The direction of expression for the seed genes is inverse to the methylation levels nearest to them.

Discussion

In this study, we collected whole blood samples from a small cohort of PD patients and controls, carried out RNAseq and DNA methylation assays, and performed comprehensive and complete analysis of the data. In the DNA methylation data analysis, a rigorous quality control workflow was applied, with batch effects from methylation array position explicitly removed by ComBat (Johnson et al., 2007) and cell proportion adjusted for by using a reference database of DNAm profiles of the major cell types presented in whole blood, as implemented in RefbaseEWAS (Houseman et al., 2012). An analysis by singular value decomposition of the final dataset shows no strong correlation between deconvoluted components and covariates (Supplementary Figure 1); thus, in the downstream analysis, no covariates were included.

Important pathways and genes currently known in the search for PD etiology were identified in this study, even with the relatively small sample size. RNA expression and DNA methylation were queried from blood samples of age- and gender-matched PD and control groups. Analysis of the resulting data and identification of previously known genes contribute a critical step in reinforcing suspected mechanisms associated with the disease. In addition, genes and regulatory sites previously unassociated with PD, or any other neurodegenerative disorder, were identified. In the following sections, we present brief highlights of the genes and sites of interest as revealed in our results that exhibit important functional characteristics and potential disease relevance, keeping in mind that these peripheral tissue (whole blood) results may not be fully reflective of the disease etiology in the brain. However, our findings provide clues for future work and larger follow-up studies aimed at achieving a blood-based biomarker to predict, diagnose, evaluate, and possibly track the progression of PD.

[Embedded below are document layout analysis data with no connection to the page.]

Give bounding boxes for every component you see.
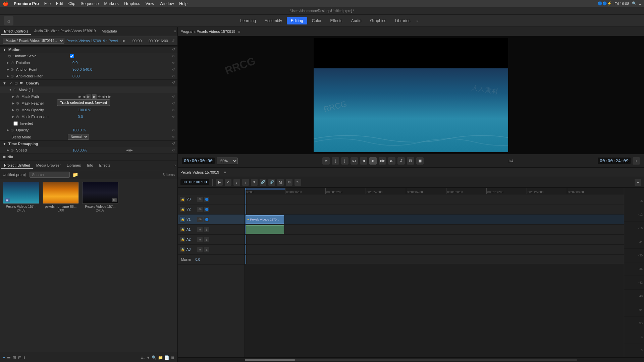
mask-crosshair-icon[interactable]: ✛ xyxy=(98,95,101,99)
new-bin-btn[interactable]: 📁 xyxy=(158,355,163,360)
more-tabs-icon[interactable]: » xyxy=(417,19,419,23)
play-in-to-out-icon[interactable]: ▶ xyxy=(123,39,125,43)
tab-learning[interactable]: Learning xyxy=(236,17,260,24)
mask-keyframe-nav-right[interactable]: ▶ xyxy=(108,95,111,99)
rotation-stopwatch[interactable]: ◷ xyxy=(11,61,15,65)
timeline-playhead[interactable] xyxy=(246,188,246,194)
track-v3-lock-icon[interactable]: 🔒 xyxy=(180,197,185,202)
menu-window[interactable]: Window xyxy=(160,1,174,6)
tl-insert-btn[interactable]: ↙ xyxy=(225,179,231,186)
tab-media-browser[interactable]: Media Browser xyxy=(34,162,63,169)
sort-icon[interactable]: ≡↓ xyxy=(141,355,145,360)
speed-value[interactable]: 100.00% xyxy=(72,148,87,152)
go-next-keyframe-btn[interactable]: ⏭ xyxy=(388,157,395,165)
anchor-value-y[interactable]: 540.0 xyxy=(83,67,93,71)
antiflicker-value[interactable]: 0.00 xyxy=(72,74,79,78)
mask-path-reset[interactable]: ↺ xyxy=(172,95,175,99)
tab-audio[interactable]: Audio xyxy=(347,17,366,24)
volume-section-header[interactable]: fx Volume ↺ xyxy=(0,160,177,161)
anchor-value-x[interactable]: 960.0 xyxy=(72,67,82,71)
mark-out-btn[interactable]: } xyxy=(341,157,348,165)
tab-editing[interactable]: Editing xyxy=(287,17,307,24)
speed-reset[interactable]: ↺ xyxy=(172,148,175,152)
antiflicker-reset[interactable]: ↺ xyxy=(172,74,175,78)
opacity-reset[interactable]: ↺ xyxy=(172,128,175,132)
inverted-checkbox[interactable] xyxy=(13,121,18,126)
speed-kf-right[interactable]: ▶ xyxy=(130,148,133,152)
rect-tool-icon[interactable]: □ xyxy=(15,81,17,85)
time-remapping-header[interactable]: ▼ Time Remapping ↺ xyxy=(0,140,177,147)
antiflicker-stopwatch[interactable]: ◷ xyxy=(11,74,15,78)
play-btn[interactable]: ▶ xyxy=(369,157,377,165)
menu-help[interactable]: Help xyxy=(179,1,187,6)
project-search-input[interactable] xyxy=(30,172,70,178)
mask-expansion-value[interactable]: 0.0 xyxy=(78,115,83,119)
delete-btn[interactable]: 🗑 xyxy=(171,355,175,360)
opacity-section-header[interactable]: ▼ ○ □ ✏ Opacity ↺ xyxy=(0,79,177,86)
mask-step-fwd-icon[interactable]: ▶ xyxy=(92,94,97,99)
menu-markers[interactable]: Markers xyxy=(104,1,118,6)
tab-audio-clip-mixer[interactable]: Audio Clip Mixer: Pexels Videos 1570919 xyxy=(32,28,98,35)
mask-toggle[interactable]: ▼ xyxy=(8,87,13,92)
tab-color[interactable]: Color xyxy=(308,17,326,24)
anchor-toggle[interactable]: ▶ xyxy=(5,67,10,72)
new-bin-icon[interactable]: 📁 xyxy=(72,172,78,177)
pen-tool-icon[interactable]: ✏ xyxy=(20,81,23,85)
output-btn[interactable]: ▣ xyxy=(416,157,424,165)
track-v2-mute-icon[interactable]: 🔵 xyxy=(204,207,209,212)
tab-info[interactable]: Info xyxy=(84,162,96,169)
menu-edit[interactable]: Edit xyxy=(56,1,63,6)
tab-project[interactable]: Project: Untitled xyxy=(1,162,33,169)
menu-clip[interactable]: Clip xyxy=(68,1,75,6)
mask-opacity-stopwatch[interactable]: ◷ xyxy=(16,108,20,112)
tl-overwrite-btn[interactable]: ↓ xyxy=(233,179,240,186)
media-item-2[interactable]: pexels-no-name-66... 5:00 xyxy=(42,182,79,212)
track-a2-lock-icon[interactable]: 🔒 xyxy=(180,237,185,242)
mask-opacity-toggle[interactable]: ▶ xyxy=(11,108,15,112)
ellipse-tool-icon[interactable]: ○ xyxy=(10,81,12,85)
tab-effects[interactable]: Effects xyxy=(97,162,113,169)
mask-play-icon[interactable]: ▶ xyxy=(86,94,91,99)
menu-sequence[interactable]: Sequence xyxy=(80,1,99,6)
tl-snap-icon[interactable]: 🔗 xyxy=(260,179,266,186)
mask-feather-toggle[interactable]: ▶ xyxy=(11,101,15,106)
tl-add-track-btn[interactable]: + xyxy=(635,179,641,186)
blend-mode-select[interactable]: Normal xyxy=(68,134,89,140)
step-fwd-btn[interactable]: ▶▶ xyxy=(379,157,386,165)
tab-assembly[interactable]: Assembly xyxy=(261,17,286,24)
track-a1-m-btn[interactable]: M xyxy=(197,227,203,232)
motion-section-header[interactable]: ▼ Motion ↺ xyxy=(0,46,177,53)
new-item-btn[interactable]: 📄 xyxy=(164,355,169,360)
go-prev-keyframe-btn[interactable]: ⏮ xyxy=(351,157,358,165)
uniform-scale-checkbox[interactable] xyxy=(70,54,74,58)
find-icon[interactable]: 🔍 xyxy=(152,355,157,360)
panel-close-icon[interactable]: ≡ xyxy=(174,29,176,33)
track-v3-mute-icon[interactable]: 🔵 xyxy=(204,197,209,202)
list-icon[interactable]: ≡ xyxy=(639,2,641,6)
timeline-scroll[interactable] xyxy=(178,357,644,362)
mask-feather-reset[interactable]: ↺ xyxy=(172,102,175,105)
track-v2-eye-icon[interactable]: 👁 xyxy=(197,207,203,212)
tl-lift-btn[interactable]: ↑ xyxy=(242,179,249,186)
tl-play-btn[interactable]: ▶ xyxy=(216,179,223,186)
master-clip-select[interactable]: Master * Pexels Videos 1570919... xyxy=(3,38,64,44)
tl-extract-btn[interactable]: ⬆ xyxy=(251,179,258,186)
antiflicker-toggle[interactable]: ▶ xyxy=(5,74,10,78)
audio-clip-1[interactable] xyxy=(246,225,284,234)
track-a3-m-btn[interactable]: M xyxy=(197,247,203,252)
speed-kf-left[interactable]: ◀ xyxy=(126,148,128,152)
search-icon[interactable]: 🔍 xyxy=(632,1,637,6)
tab-effects[interactable]: Effects xyxy=(326,17,346,24)
tab-libraries[interactable]: Libraries xyxy=(64,162,84,169)
reset-all-icon[interactable]: ↺ xyxy=(171,39,175,43)
uniform-scale-reset[interactable]: ↺ xyxy=(172,54,175,58)
mark-in-btn[interactable]: { xyxy=(332,157,339,165)
menu-view[interactable]: View xyxy=(146,1,154,6)
freeform-view-icon[interactable]: ⊟ xyxy=(18,355,21,360)
timeline-settings-icon[interactable]: ≡ xyxy=(224,170,226,174)
tl-link-icon[interactable]: 🔗 xyxy=(268,179,275,186)
track-a3-lock-icon[interactable]: 🔒 xyxy=(180,247,185,252)
anchor-reset[interactable]: ↺ xyxy=(172,68,175,71)
mask-feather-stopwatch[interactable]: ◷ xyxy=(16,101,20,105)
media-item-1[interactable]: ▣ Pexels Videos 157... 24:09 xyxy=(3,182,40,212)
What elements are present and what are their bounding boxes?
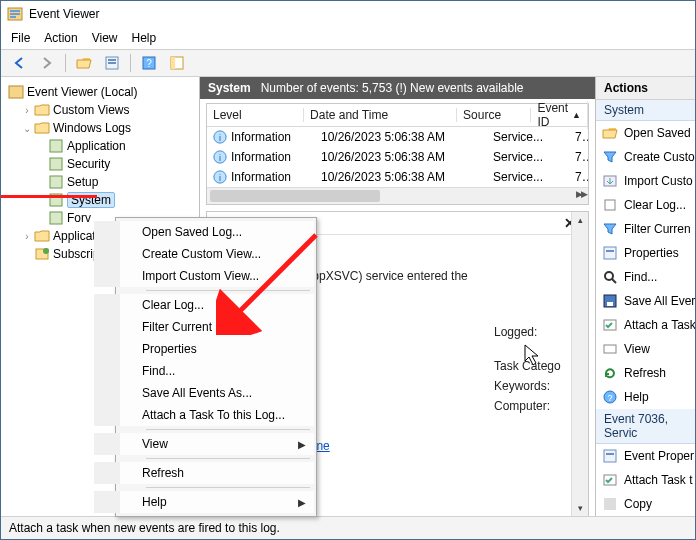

Differentially Expressed Genes

We identified ∼30 DEGs in the PD group following multiple test correction. Many of these genes are transcription factors, e.g., FOSB, ETV7, TCF4, ZNF142, etc., suggesting dysregulated peripheral gene expression in PD. Among these was fosB proto-oncogene, AP-1 transcription factor subunit (FOSB), an immediate early gene and also a regulator of Parkin expression in brain tissues (Patterson et al., 2016). In dopaminergic pathways, FOSB functions along the mesocorticolimbic projection in the reward circuitry and along the nigrostriatal pathway affecting motor function (Manning et al., 2017). Striatum expression levels are affected in L-DOPA-induced dyskinesia (LID) during L-DOPA treatment. In LID, reduced G-protein coupled receptor kinase (GRK) expression leads to the supersensitivity of dopamine (DA) receptors, activation of the ERK pathway, and accumulation of ΔFOSB (truncated isoform). Correction of DA receptor sensitivity with GRK administration reduced ΔFOSB accumulation along with the severity of LID in mice (Ahmed et al., 2019). These findings suggest that FOSB plays a role in PD pathogenesis. A few other DEGs are also implicated in the neurodegenerative process. Pyruvate carboxylase (PC) is an important astrocyte-specific enzyme linked to AMPK within the TCA cycle in the brain (Voss et al., 2020). It plays a vital role in the nervous system, where it replenishes the building blocks needed to make neurotransmitters. Additionally, PC is necessary for the formation of myelin to insulate and protect certain nerve cells (Garcia-Cazorla et al., 2006).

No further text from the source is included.